Cezaların en ağırı onlara verildi
Prof. Dr. Hikmet Sami Türk, Milli Savunma Bakanlığı, Adalet Bakanlığı, Devlet Bakanlığı görevlerinde bulunmuştu. Bakanlık görevi nedeniyle askerlerin, Harp Okulu öğrencilerinin ruh halini bilir. O yüzden, teğmenlerin kılıçlarını havaya kaldırıp, "Mustafa Kemal'in askerleriyiz" demesi, yürürlükten kaldırılan subay andını okumalarının disiplin cezası verilmesini gerektiren bir şey olmadığını belirtiyor. Örnek devlet insanlarından olan Türk, "Sayın Cumhurbaşkanının bu andı, hükümete karşı bir eylem olarak değerlendirmesi isabetli olmamıştır" diye yorumluyor.

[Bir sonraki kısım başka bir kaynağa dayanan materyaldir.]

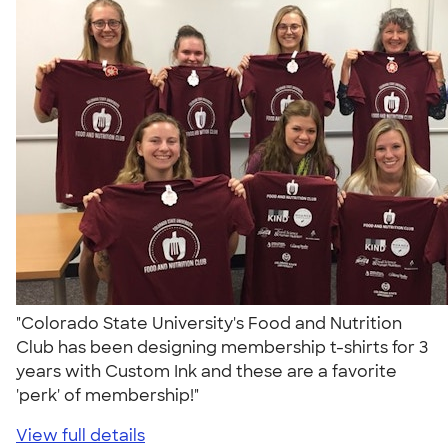
"Colorado State University's Food and Nutrition
Club has been designing membership t-shirts for 3
years with Custom Ink and these are a favorite
'perk' of membership!"
View full details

Millî Savunma Bakanlığı Yüksek Disiplin Kurulu'nun üç amire, Kara Kuvvetleri Yüksek Disiplin Kurulu'nun da 5 teğmene "Silahlı Kuvvetler'den ayırma cezası" verilmesine dayanak olarak Disiplin Kanunu gösteriyor. Kanunun 11. maddesinde disiplin cezaları şöyle sıralanıyor: Uyarma, kınama, hizmete kısmî süreli devam, aylıktan kesme, hizmet yerini terk etmeme, oda hapsi, Silahlı Kuvvetler'den ayırma. İşte, onca ceza varken en ağırı olan "ayırma" cezasına çarptırıldılar. Bu teğmenlerin disiplinsizliği alışkanlık haline getirmediği biline biline bu ceza verildi.
BÖYLE KONUŞMAMALIYDI
Cumhurbaşkanı'nın, teğmenlerin kılıçlarını havaya kaldırarak söylediği "Subay Andı"nı Hükümete karşı bir eylem olarak değerlendirmesinin isabetli olmadığını anlatan Prof. Dr. Hikmet Sami Türk, açıklamasını şöyle sürdürdü:
"Cumhurbaşkanı'nın talimatı doğrultusunda 5 teğmen ve 3 disiplin amiri hakkında verilen en ağır ceza, olayın koşulları içinde 'ölçülü, adaletli ve hakkaniyetli' değildir. Kaldı ki ortada suç sayılabilecek bir eylem de yoktur. 5 teğmen ve 3 disiplin amiri hakkında verilen en ağır cezanın gerekçesi olamaz.
Sancak Devir-Teslim ve Mezuniyet Töreni sonrasında bir grup teğmenin kılıçlarını havaya kaldırarak 'Mustafa Kemal'in askerleriyiz' diyerek içtiği, geleneksel olarak 2016'dan önce de harp okullarında okunan Subay Andı'nda suç unsuru oluşturan, disiplin cezası verilmesini gerektiren tek bir sözcük yoktur. Teğmenlerin o gün 'Mustafa Kemal'in askerleriyiz' diyerek bu Andı okumaları, içinde güçlü bir ifade ile vurgulanan değerlere sahip çıktıklarını göstermek içindir. Bu durum, resmî törenden sonra okunmasını bir disiplin suçu saymayı engelleyecek niteliktedir."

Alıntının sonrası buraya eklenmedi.